Keyboard magic, from concert pianos to computers
Researchers at the universities of Southampton and Vienna have demonstrated that the complex and individual performance styles of concert pianists such as Glenn Gould and Vladimir Horowitz can be modelled in unique "performance alphabets", providing a method of recognizing their performance styles by computer, and also, possibly, reconstructing them.
Concert pianist Glenn Gould had a unique and instantly recognizable performance style, for which he is rightly renowned. Indeed, the extent to which pianists such as Gould, Horowitz and Uchida have a discernibly individual style of playing is recognized not just by classical music aficionados, who can hear the differences, but also by computers, which can analyse the differences and model them.
Now a group of researchers at the Universities of Vienna and Southampton have made significant advances in demonstrating repeated and identifiable differences in individual performances of the same work, to such an extent that a "performance alphabet" could be drawn up for each composer.

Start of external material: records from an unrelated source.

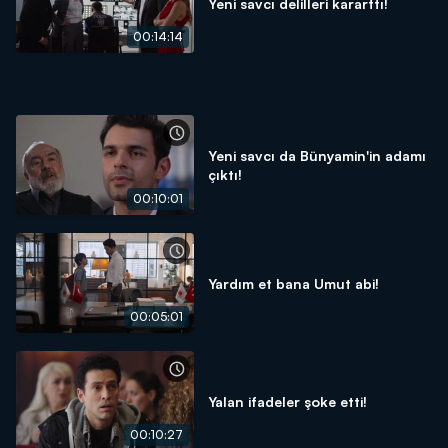
Yeni savcı delilleri kararttı!
00:14:14
Yeni savcı da Bünyamin'in adamı
çıktı!
00:10:01
Yardım et bana Umut abi!
00:05:01
Yalan ifadeler şoke etti!
00:10:27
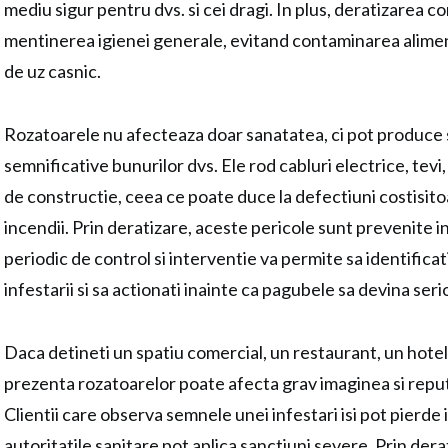
mediu sigur pentru dvs. si cei dragi. In plus, deratizarea con
mentinerea igienei generale, evitand contaminarea aliment
de uz casnic.
Rozatoarele nu afecteaza doar sanatatea, ci pot produce
semnificative bunurilor dvs. Ele rod cabluri electrice, tevi,
de constructie, ceea ce poate duce la defectiuni costisitoa
incendii. Prin deratizare, aceste pericole sunt prevenite i
periodic de control si interventie va permite sa identifica
infestarii si sa actionati inainte ca pagubele sa devina seri
Daca detineti un spatiu comercial, un restaurant, un hotel
prezenta rozatoarelor poate afecta grav imaginea si reputa
Clientii care observa semnele unei infestari isi pot pierde 
autoritatile sanitare pot aplica sanctiuni severe. Prin dera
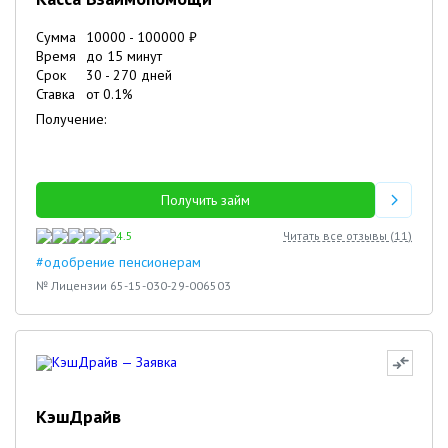
Сумма
10000
-
100000
₽
Время
до 15 минут
Срок
30
-
270
дней
Ставка
от
0.1
%
Получение:
Получить займ
4.5
Читать все отзывы (
11
)
#одобрение пенсионерам
№ Лицензии 65-15-030-29-006503
КэшДрайв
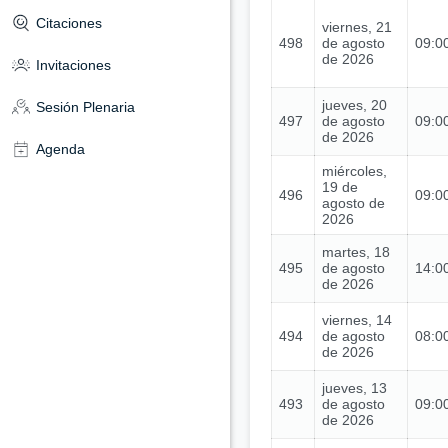
Citaciones
viernes, 21
498
de agosto
09:00
de 2026
Invitaciones
jueves, 20
Sesión Plenaria
497
de agosto
09:00
de 2026
Agenda
miércoles,
19 de
496
09:00
agosto de
2026
martes, 18
495
de agosto
14:00
de 2026
viernes, 14
494
de agosto
08:00
de 2026
jueves, 13
493
de agosto
09:00
de 2026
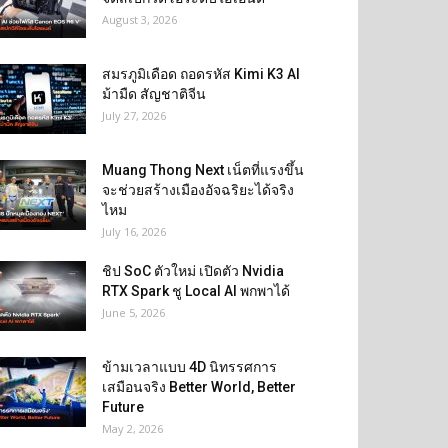
August 3, 2026
สมรภูมิเดือด ถอดรหัส Kimi K3 AI
ม้ามืด สัญชาติจีน
July 27, 2026
Muang Thong Next เน็ตที่แรงขึ้น
จะช่วยสร้างเมืองอัจฉริยะได้จริง
ไหม
July 16, 2026
ชิป SoC ตัวใหม่ เปิดตัว Nvidia
RTX Spark ชู Local AI พกพาได้
June 5, 2026
ข้ามเวลาแบบ 4D นิทรรศการ
เสมือนจริง Better World, Better
Future
May 2, 2026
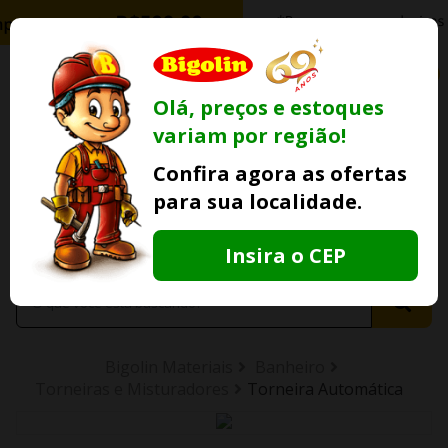
0
Olá, preços e estoques
variam por região!
Ofertas
Minha
Compre Por
Confira agora as ofertas
Lojas Fisicas
Conta
Whatsapp
para sua localidade.
Informe
seu CEP
Insira o CEP
Bigolin Materiais
Banheiro
Torneiras e Misturadores
Torneira Automática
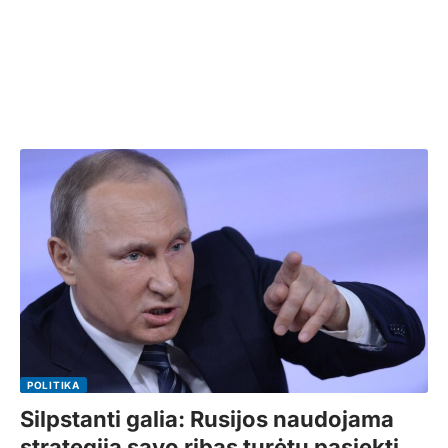
POLITIKA
Silpstanti galia: Rusijos naudojama
strategija savo ribas turėtų pasiekti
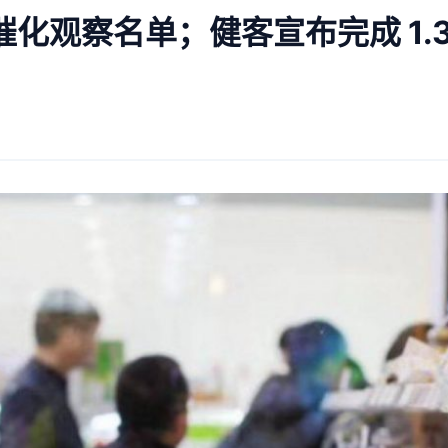
观察名单；健客宣布完成 1.3 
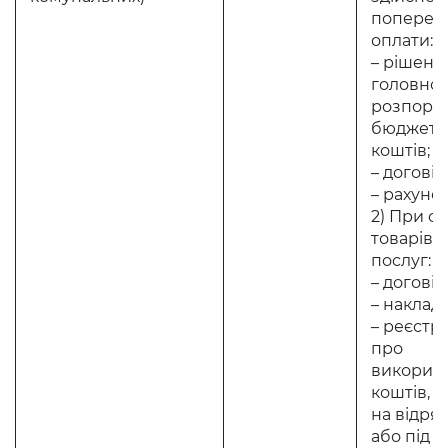
поперед
оплати:
– рішенн
головно
розпоря
бюджетн
коштів;
– договір
– рахунок
2) При о
товарів, р
послуг:
– договір
– накладн
– реєстр 
про
викорис
коштів, 
на відря
або під зв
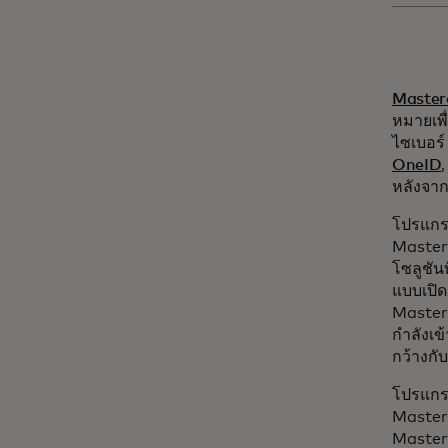
Master
หมายเพื
ไซเบอร์
OneID
หลังจาก
โปรแกรม
Master
โซลูชัน
แบบเปิด
Masterc
กำลังเข
กว้างก
โปรแกรม
Masterc
Master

Not only does this provide a means of identifying individual pianists using only minimal information from audio recordings, it also means that one can countenance the possibility of modelling aspects of a performance of a piece as it would have been played, for example, by Horowitz.
The researchers at the Medical University of Vienna, led by Professor Gerhard Widmer took two measures of the way the same Mozart sonatas were played by Glenn Gould, Daniel Barenboim, Andras Schiff, Mitsuko Uchida, Roland Batik, and Maria Joao Pires. These measures were tempo, as measured against a fixed tempo, and volume, or loudness. Professor John Shawe-Taylor of the University of Southampton School of Electronics and Computer Science has led a group developing new methods of analysing the results obtained by the Vienna team.

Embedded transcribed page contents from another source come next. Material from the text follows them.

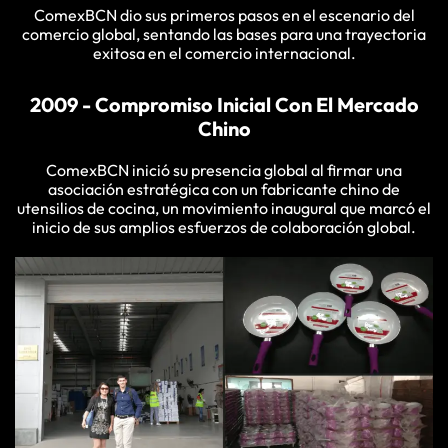
ComexBCN dio sus primeros pasos en el escenario del
comercio global, sentando las bases para una trayectoria
exitosa en el comercio internacional.
2009 - Compromiso Inicial Con El Mercado
Chino
ComexBCN inició su presencia global al firmar una
asociación estratégica con un fabricante chino de
utensilios de cocina, un movimiento inaugural que marcó el
inicio de sus amplios esfuerzos de colaboración global.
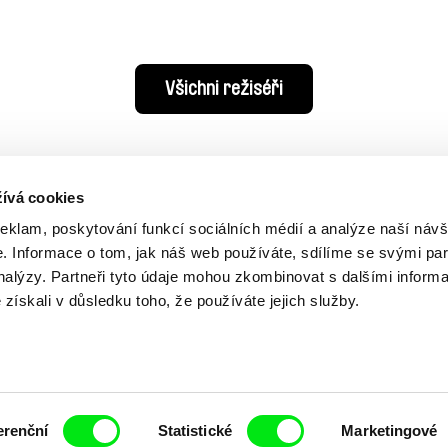
Všichni režiséři
ívá cookies
reklam, poskytování funkcí sociálních médií a analýze naší návš
 Informace o tom, jak náš web používáte, sdílíme se svými par
analýzy. Partneři tyto údaje mohou zkombinovat s dalšími inform
é získali v důsledku toho, že používáte jejich služby.
Vaše online
dokumentární kin
erenční
Statistické
Marketingové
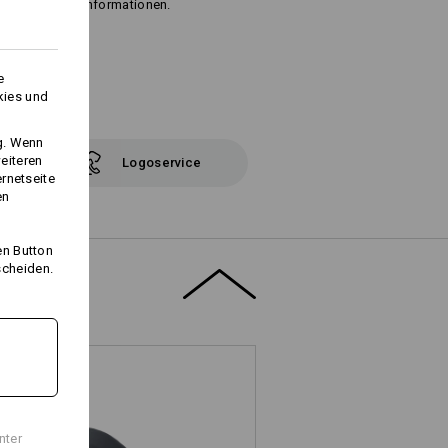
t" für weitere Informationen.
e
kies und
ng. Wenn
eiteren
Logoservice
ernetseite
en
en Button
scheiden.
nter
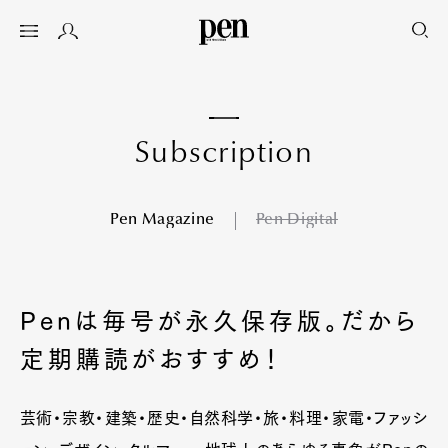
S
u
b
s
c
r
i
p
t
i
o
n
Pen Magazine
Pen Digital
Penは毎号が永久保存版。だから
定期購読がおすすめ！
芸術・宗教・建築・歴史・自然科学・旅・料理・家電・ファッシ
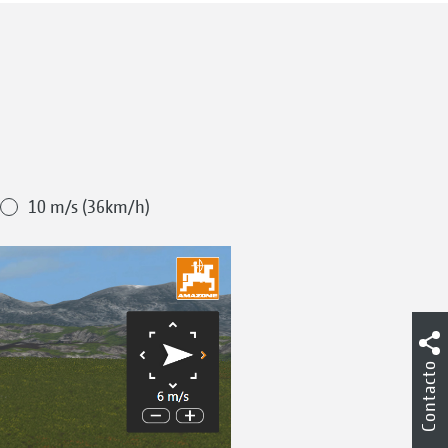
10 m/s (36km/h)
Contacto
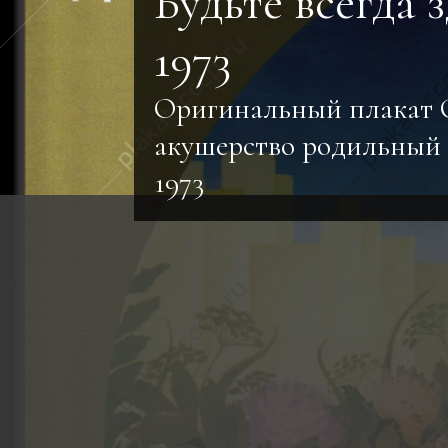
Будьте всегда 
1973
Оригинальный плакат 
акушерство родильный
1973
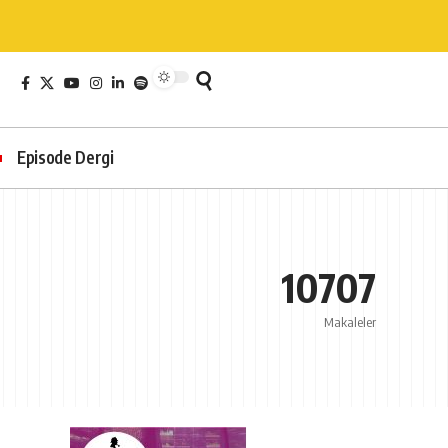
Episode Dergi
10707
Makaleler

"Different players have different ways of building tension or expression in the music," says John Shawe-Taylor describing the work of the Vienna team, "and they represent this raw data for every note and progression of the music as a trajectory, which can be represented visually in tempo-loudness space as a "performance worm"." The Vienna researchers have constructed a visual representation of these changes, which can also be compared.
The researchers then obtained certain characteristics of the performance by analysing the movement of the worm. "A performer may consistently produce loudness/tempo changes unique to themselves at specific points in a piece," says John Shawe-Taylor, "for example in association with particular cadences."

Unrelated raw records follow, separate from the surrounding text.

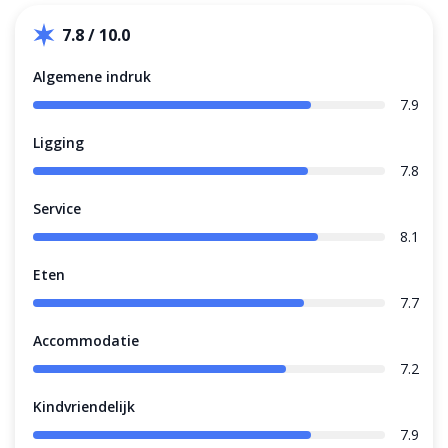
7.8 / 10.0
Algemene indruk
7.9
Ligging
7.8
Service
8.1
Eten
7.7
Accommodatie
7.2
Kindvriendelijk
7.9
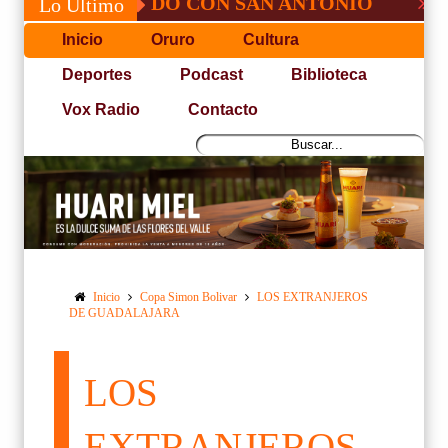
É, NO PUDO CON SAN ANTONIO
COPA P
Lo Último
Inicio
Oruro
Cultura
Deportes
Podcast
Biblioteca
Vox Radio
Contacto
Inicio
Copa Simon Bolivar
LOS EXTRANJEROS
DE GUADALAJARA
LOS
EXTRANJEROS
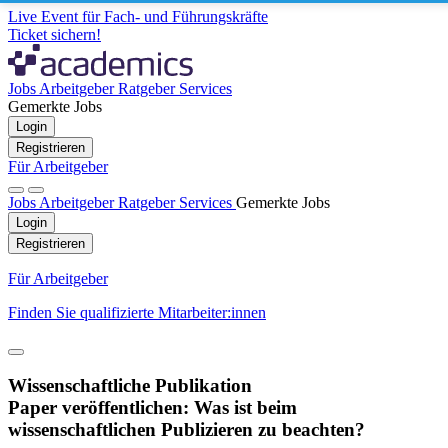
Live Event für Fach- und Führungskräfte
Ticket sichern!
Jobs
Arbeitgeber
Ratgeber
Services
Gemerkte Jobs
Login
Registrieren
Für Arbeitgeber
Jobs
Arbeitgeber
Ratgeber
Services
Gemerkte Jobs
Login
Registrieren
Für Arbeitgeber
Finden Sie qualifizierte Mitarbeiter:innen
Wissenschaftliche Publikation
Paper veröffentlichen: Was ist beim
wissenschaftlichen Publizieren zu beachten?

The researchers at Vienna have for example observed that Mitsuko Uchida demonstrates a particular way of combining a crescendo-decrescendo with a slowing down during a loudness maximum. These patterns were often repeated in Mozart performances by Mitsuko Uchida, but were rarely found when analysing the recordings of other performers.
The novel analysis techniques applied to the performance worm data at the University of Southampton were able to distinguish the different performers based on a relatively small sample of their performances.
On a more speculative note, John Shawe-Taylor says: "Basically we are seeking common patterns across two different ways of looking at an event. On the one hand we have the musical score, and on the other, its interpretation by an individual concert pianist.
"If we could combine our description of the way the piece is performed and the musical score, and discern the connection between the two, then we might be able to generate aspects of a Horowitz performance of a piece that he had never actually played."